Building Knowledge Graphs
Structuring research knowlede extraction
Context
I’ve recently explored how literature review could be automated so to produce content answering a single question. So, we’ve utilized Large Language Models (LLMs) among other technologies to develop a knowledge graph that consolidates a vast array of literature on the subject.
The technical process involved in creating the knowledge graph is simple if not proven yet, relying on a variety of tools to parse, structure, and process information from scientific literature. Tools like GROBID, Owlready2, and vector databases were used for initial data preparation, while natural language processing (backed by tools like NLTK, Spacy) and LLMs API (including GPT-3.5 and GPT-4) facilitated the extraction of themes, entity recognition, and text processing. This methodical approach projects data onto a domain ontology and enables its structuring into a knowledge graph, allowing for a comprehensive understanding of key items of the topic.
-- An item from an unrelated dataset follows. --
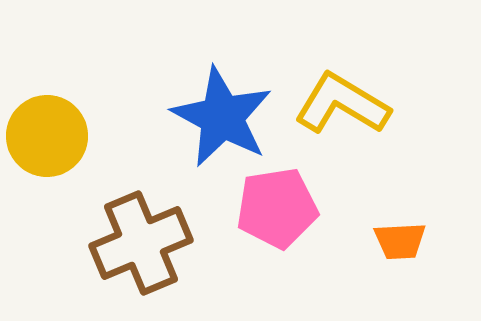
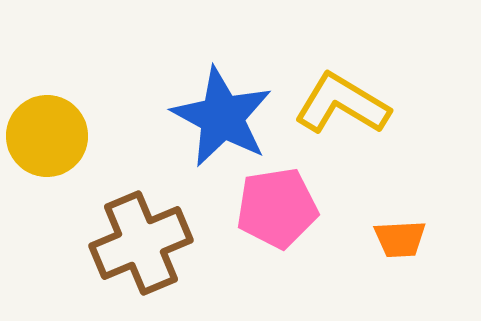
orange trapezoid: moved 2 px up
The project’s outcomes are promising, with the knowledge graph encompassing a vast range of topics, and ultimately leading to the creation of new, robust approaches and content for our topic at hand.
The planned future steps include integrating more robust graph management solutions and enriching the semantic content of the graph, indicating a commitment to evolving the knowledge base to better serve researchers.
Bonus points
On top of this, I’ve played with a couple of techs to present the knowledge graph (with around 60k entities) into something that is more human friendly. So there’s been a lot of simplification, to regroup and consolidate entities, on the one hand, leading to a smaller knowledge graph.
But there’s been equal effort put into visualisation, exploring the use of streamlit as a dynamic knowledge graph explorer, and static pages, wiki like explorations for the more concise knowledge graph.
It hasn’t been that bad - the tools have been reused now on a couple of projects, so I guess there’s some use in them!